Até bem pouco tempo, era comum na doutrina e na jurisprudência o entendimento no sentido de que os atos administrativos emitidos em desconformidade com a ordem jurídica deveriam simplesmente ser extintos retroativamente por meio de um ato de anulação. À luz desse ponto de vista, no processo de invalidação desenvolvido na esfera administrativa, sequer seria necessária a observância das garantias do contraditório e da ampla defesa.
Atualmente, a concepção de “poder” anulatório quase absoluto está sendo objeto de revisão. São inúmeras as decisões dos Tribunais Superiores e obras doutrinárias que reconhecem limites formais e materiais à competência administrativa de anular seus atos.
Assim, na órbita do procedimento administrativo, os beneficiários do ato inválido devem ser necessariamente convocados para tomarem ciência do vício que o acomete e, querendo, apresentarem manifestação. Como bem ressaltou Celso Antônio Bandeira de Mello, “[…] não se anula ato algum de cotas para o cidadão, à revelia dele […]”. Aliás, acerca dessa matéria o STF possui dezenas de precedentes, destacando-se o RE nº 158.543 da relatoria do Ministro Marco Aurélio.

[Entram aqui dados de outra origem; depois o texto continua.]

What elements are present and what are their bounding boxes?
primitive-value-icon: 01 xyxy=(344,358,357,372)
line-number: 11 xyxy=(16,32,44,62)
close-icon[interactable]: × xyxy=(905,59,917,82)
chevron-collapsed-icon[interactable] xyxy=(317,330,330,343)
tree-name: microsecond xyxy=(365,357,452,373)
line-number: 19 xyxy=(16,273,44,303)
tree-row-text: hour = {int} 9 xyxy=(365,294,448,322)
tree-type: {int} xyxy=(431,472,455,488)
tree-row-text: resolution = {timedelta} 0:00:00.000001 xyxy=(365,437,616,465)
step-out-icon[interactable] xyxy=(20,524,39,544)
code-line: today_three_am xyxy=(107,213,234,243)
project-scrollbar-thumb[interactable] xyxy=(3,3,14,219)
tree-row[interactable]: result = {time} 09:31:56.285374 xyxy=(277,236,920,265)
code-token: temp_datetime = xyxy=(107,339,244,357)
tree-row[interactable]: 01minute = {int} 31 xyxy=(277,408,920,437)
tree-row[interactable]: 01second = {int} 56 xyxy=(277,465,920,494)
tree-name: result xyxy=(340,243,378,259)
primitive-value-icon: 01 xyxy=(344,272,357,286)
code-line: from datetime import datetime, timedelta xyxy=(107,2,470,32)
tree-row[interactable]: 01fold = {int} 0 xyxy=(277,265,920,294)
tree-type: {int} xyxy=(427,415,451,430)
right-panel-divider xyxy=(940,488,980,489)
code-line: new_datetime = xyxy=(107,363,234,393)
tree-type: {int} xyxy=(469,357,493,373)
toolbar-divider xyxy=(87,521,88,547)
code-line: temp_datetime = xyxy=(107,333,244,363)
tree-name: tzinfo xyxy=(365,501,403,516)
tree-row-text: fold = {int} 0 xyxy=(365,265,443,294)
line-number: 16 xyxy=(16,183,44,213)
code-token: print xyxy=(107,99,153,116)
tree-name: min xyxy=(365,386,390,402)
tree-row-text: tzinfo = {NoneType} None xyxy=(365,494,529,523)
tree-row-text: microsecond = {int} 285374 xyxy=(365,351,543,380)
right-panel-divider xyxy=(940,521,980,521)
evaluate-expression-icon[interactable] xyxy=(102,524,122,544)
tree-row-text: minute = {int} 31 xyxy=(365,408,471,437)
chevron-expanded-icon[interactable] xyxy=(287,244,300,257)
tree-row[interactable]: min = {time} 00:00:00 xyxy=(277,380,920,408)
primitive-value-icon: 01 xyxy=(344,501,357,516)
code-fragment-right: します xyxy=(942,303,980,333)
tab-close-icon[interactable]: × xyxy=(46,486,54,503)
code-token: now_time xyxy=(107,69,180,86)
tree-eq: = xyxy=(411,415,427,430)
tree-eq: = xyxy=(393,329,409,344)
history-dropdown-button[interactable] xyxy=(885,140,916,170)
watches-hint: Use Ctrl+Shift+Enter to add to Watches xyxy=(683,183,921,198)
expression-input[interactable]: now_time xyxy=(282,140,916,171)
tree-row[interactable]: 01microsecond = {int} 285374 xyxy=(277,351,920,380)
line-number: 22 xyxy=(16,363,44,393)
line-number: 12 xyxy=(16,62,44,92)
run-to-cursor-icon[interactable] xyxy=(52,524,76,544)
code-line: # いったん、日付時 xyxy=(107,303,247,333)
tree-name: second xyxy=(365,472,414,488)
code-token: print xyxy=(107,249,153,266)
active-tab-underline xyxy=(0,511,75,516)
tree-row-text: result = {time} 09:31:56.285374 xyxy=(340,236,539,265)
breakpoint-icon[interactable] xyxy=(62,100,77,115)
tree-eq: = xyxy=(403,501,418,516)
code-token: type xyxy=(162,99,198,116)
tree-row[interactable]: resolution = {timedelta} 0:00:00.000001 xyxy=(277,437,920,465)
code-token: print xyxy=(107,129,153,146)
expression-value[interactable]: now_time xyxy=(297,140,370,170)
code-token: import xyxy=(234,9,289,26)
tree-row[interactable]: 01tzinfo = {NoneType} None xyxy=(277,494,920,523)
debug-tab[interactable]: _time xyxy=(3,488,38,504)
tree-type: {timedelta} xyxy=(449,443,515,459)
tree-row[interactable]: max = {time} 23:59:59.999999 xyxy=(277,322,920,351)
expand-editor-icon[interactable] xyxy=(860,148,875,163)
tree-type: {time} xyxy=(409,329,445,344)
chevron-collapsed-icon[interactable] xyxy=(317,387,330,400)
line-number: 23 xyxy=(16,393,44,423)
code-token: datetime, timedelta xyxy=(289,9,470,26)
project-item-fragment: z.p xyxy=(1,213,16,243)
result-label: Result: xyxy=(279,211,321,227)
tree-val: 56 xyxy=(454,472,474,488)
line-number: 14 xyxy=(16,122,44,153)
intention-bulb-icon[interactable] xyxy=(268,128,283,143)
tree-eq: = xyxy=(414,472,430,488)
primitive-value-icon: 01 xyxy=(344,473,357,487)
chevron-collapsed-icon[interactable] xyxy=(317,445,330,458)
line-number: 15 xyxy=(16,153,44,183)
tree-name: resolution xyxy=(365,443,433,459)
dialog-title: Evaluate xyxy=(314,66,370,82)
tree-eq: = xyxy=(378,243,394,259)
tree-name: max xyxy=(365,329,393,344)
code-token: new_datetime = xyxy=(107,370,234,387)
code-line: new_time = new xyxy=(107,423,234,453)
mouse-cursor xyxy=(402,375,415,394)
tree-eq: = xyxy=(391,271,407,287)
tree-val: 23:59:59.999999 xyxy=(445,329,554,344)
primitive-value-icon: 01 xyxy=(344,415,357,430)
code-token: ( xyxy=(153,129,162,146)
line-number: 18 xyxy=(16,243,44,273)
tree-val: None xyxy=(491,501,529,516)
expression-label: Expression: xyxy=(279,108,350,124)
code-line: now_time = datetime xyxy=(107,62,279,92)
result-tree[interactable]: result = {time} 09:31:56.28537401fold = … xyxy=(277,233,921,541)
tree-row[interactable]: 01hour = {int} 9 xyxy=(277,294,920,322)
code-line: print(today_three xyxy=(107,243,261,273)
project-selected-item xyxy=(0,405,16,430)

No plano material, duas limitações notáveis têm sido destacadas: os institutos da decadência administrativa e da convalidação, ambos decorrentes da necessidade de estabilização das relações jurídicas.

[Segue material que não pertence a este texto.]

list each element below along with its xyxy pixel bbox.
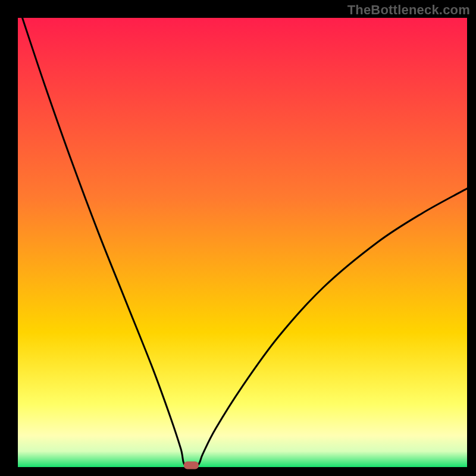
chart-frame: TheBottleneck.com	[0, 0, 476, 476]
plot-background	[18, 18, 467, 467]
bottleneck-chart	[0, 0, 476, 476]
optimal-marker	[184, 461, 199, 469]
watermark-text: TheBottleneck.com	[347, 2, 470, 18]
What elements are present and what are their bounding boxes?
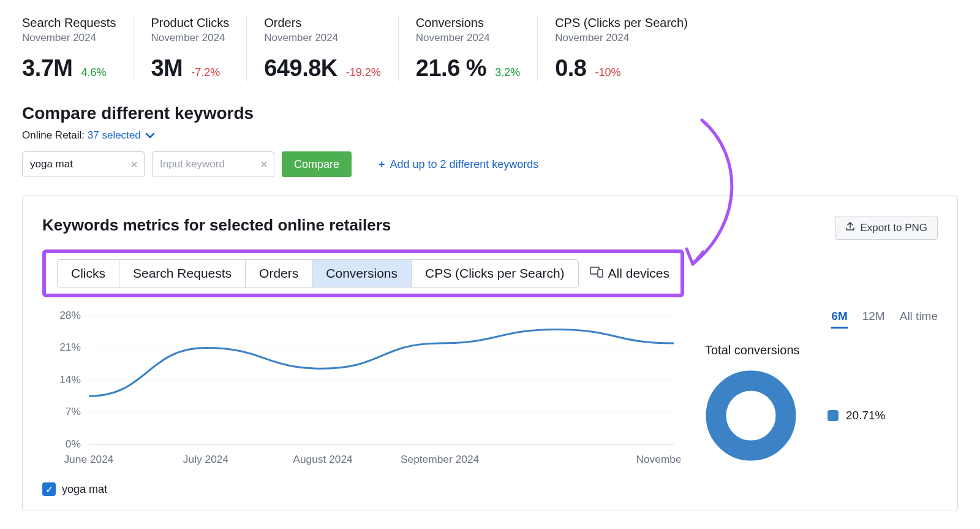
stat-period: November 2024: [264, 32, 381, 44]
plus-icon: +: [379, 158, 385, 171]
stat-card-product-clicks: Product Clicks November 2024 3M -7.2%: [151, 15, 247, 82]
svg-text:21%: 21%: [59, 342, 81, 353]
stat-card-cps: CPS (Clicks per Search) November 2024 0.…: [555, 15, 705, 82]
stat-value: 0.8: [555, 55, 586, 82]
stat-title: Conversions: [416, 15, 520, 31]
compare-button[interactable]: Compare: [282, 151, 352, 177]
stat-title: Search Requests: [22, 15, 116, 31]
chart-right-panel: 6M 12M All time Total conversions 20.71%: [705, 310, 938, 462]
series-checkbox[interactable]: ✓: [42, 482, 56, 496]
add-keywords-link[interactable]: + Add up to 2 different keywords: [379, 158, 538, 171]
export-png-button[interactable]: Export to PNG: [835, 216, 938, 240]
chart-panel-title: Keywords metrics for selected online ret…: [42, 216, 391, 235]
metric-tabs-highlight: Clicks Search Requests Orders Conversion…: [42, 249, 684, 297]
keyword-input-2[interactable]: ×: [152, 151, 274, 177]
stat-card-search-requests: Search Requests November 2024 3.7M 4.6%: [22, 15, 134, 82]
donut-value-label: 20.71%: [846, 409, 885, 422]
svg-text:November 2024: November 2024: [636, 454, 680, 465]
tab-search-requests[interactable]: Search Requests: [119, 260, 246, 287]
stat-value: 3M: [151, 55, 183, 82]
conversions-line-chart: 0%7%14%21%28%June 2024July 2024August 20…: [42, 310, 680, 469]
stat-title: Orders: [264, 15, 381, 31]
svg-text:September 2024: September 2024: [401, 454, 479, 465]
export-icon: [845, 221, 855, 234]
stat-delta: 4.6%: [81, 66, 106, 79]
svg-rect-1: [598, 270, 603, 277]
series-legend[interactable]: ✓ yoga mat: [42, 482, 680, 496]
stat-title: CPS (Clicks per Search): [555, 15, 688, 31]
keyword-input-1[interactable]: ×: [22, 151, 145, 177]
keyword-field-1[interactable]: [30, 158, 122, 170]
range-tab-12m[interactable]: 12M: [862, 310, 885, 329]
svg-text:28%: 28%: [59, 310, 81, 321]
chevron-down-icon: [146, 129, 154, 142]
stat-delta: -7.2%: [191, 66, 220, 79]
line-chart-area: 0%7%14%21%28%June 2024July 2024August 20…: [42, 310, 680, 496]
svg-text:14%: 14%: [59, 375, 81, 386]
svg-text:August 2024: August 2024: [293, 454, 352, 465]
tab-clicks[interactable]: Clicks: [58, 260, 119, 287]
svg-text:0%: 0%: [66, 439, 81, 450]
device-filter-label: All devices: [608, 266, 669, 281]
stat-card-orders: Orders November 2024 649.8K -19.2%: [264, 15, 399, 82]
donut-title: Total conversions: [705, 343, 938, 357]
clear-icon[interactable]: ×: [260, 158, 268, 170]
donut-legend: 20.71%: [827, 409, 885, 422]
keyword-field-2[interactable]: [160, 158, 252, 170]
legend-swatch-icon: [827, 410, 839, 421]
stat-cards-row: Search Requests November 2024 3.7M 4.6% …: [22, 15, 958, 82]
tab-cps[interactable]: CPS (Clicks per Search): [412, 260, 578, 287]
compare-category: Online Retail: 37 selected: [22, 129, 958, 142]
stat-title: Product Clicks: [151, 15, 229, 31]
stat-period: November 2024: [151, 32, 229, 44]
svg-text:7%: 7%: [66, 406, 81, 417]
stat-period: November 2024: [22, 32, 116, 44]
clear-icon[interactable]: ×: [130, 158, 138, 170]
metric-tabs: Clicks Search Requests Orders Conversion…: [57, 259, 579, 287]
stat-delta: 3.2%: [495, 66, 520, 79]
stat-card-conversions: Conversions November 2024 21.6 % 3.2%: [416, 15, 538, 82]
export-label: Export to PNG: [860, 222, 927, 234]
stat-period: November 2024: [555, 32, 688, 44]
compare-heading: Compare different keywords: [22, 104, 958, 123]
selected-count-label: 37 selected: [88, 129, 141, 141]
donut-chart: [705, 370, 797, 462]
devices-icon: [590, 266, 603, 281]
series-legend-label: yoga mat: [62, 483, 107, 496]
svg-point-18: [727, 392, 775, 440]
chart-panel: Keywords metrics for selected online ret…: [22, 196, 958, 511]
compare-category-label: Online Retail:: [22, 129, 85, 141]
stat-delta: -19.2%: [346, 66, 381, 79]
stat-value: 3.7M: [22, 55, 72, 82]
range-tab-alltime[interactable]: All time: [900, 310, 938, 329]
svg-text:July 2024: July 2024: [183, 454, 228, 465]
stat-value: 21.6 %: [416, 55, 486, 82]
add-keywords-label: Add up to 2 different keywords: [390, 158, 539, 171]
selected-count-dropdown[interactable]: 37 selected: [88, 129, 155, 141]
tab-orders[interactable]: Orders: [246, 260, 312, 287]
stat-period: November 2024: [416, 32, 520, 44]
device-filter-dropdown[interactable]: All devices: [590, 266, 669, 281]
stat-delta: -10%: [595, 66, 621, 79]
stat-value: 649.8K: [264, 55, 337, 82]
compare-section: Compare different keywords Online Retail…: [22, 104, 958, 177]
range-tab-6m[interactable]: 6M: [831, 310, 847, 329]
svg-text:June 2024: June 2024: [64, 454, 113, 465]
tab-conversions[interactable]: Conversions: [312, 260, 412, 287]
range-tabs: 6M 12M All time: [705, 310, 938, 329]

Inspirada na segurança jurídica, a decadência cria uma barreira temporal à Administração, impondo-lhe a impossibilidade de anular atos depois do decurso de certo período, o qual, no âmbito do processo administrativo federal, é de 05 anos, ressalvados os casos de má-fé (art. 54 da Lei nº 9.784/99). Por analogia, esse prazo tem sido aplicado nas demais esferas da federação que não dispunham de leis acerca do tema. Segundo Celso Antônio Bandeira de Mello, na hipótese de ato emitido com má-fé, o prazo prescricinal seria de 10 anos, mediante aplicação do art. 205 do Código Civil (Curso de Direito Administrativo, 25ª ed, 2008, p. 474). Assim, pelo menos para o referido autor, não há ato administrativo nulo ou anulável imprescritível.
Por sua vez, a convalidação ocorre toda vez que o ato esteja viciado por defeito sanável e não tenha havido impuganação de algum interessado contra seu conteúdo. São considerados vícios sanáveis os que dizem respeito à competência do sujeito, à forma do ato e à vontade do agente público. Nesses casos, o princípio da segurança jurídica abona a tese de obrigatoriedade da convalidação, em que pese a lei que regula o processo administrativo federal sugerir que se trata de uma faculdade (art. 55 da Lei nº 9.784)
Por fim, deve ser ressaltado que, na visão de Celso Antônio Bandeira de Mello, não podem ser anulados certos tipos de atos administrativos, mesmo não tendo ocorrido a decadência. Trata-se dos atos “ampliativos da esfera jurídica dos interessados” que beneficiaram uma gama de sujeitos de boa-fé, criando situações de fato e de direito irreversíveis. Exemplo: licenciamento irregular de loteamento cujo vício somente fora descoberto após inúmeras famílias pobres terem feito edificações.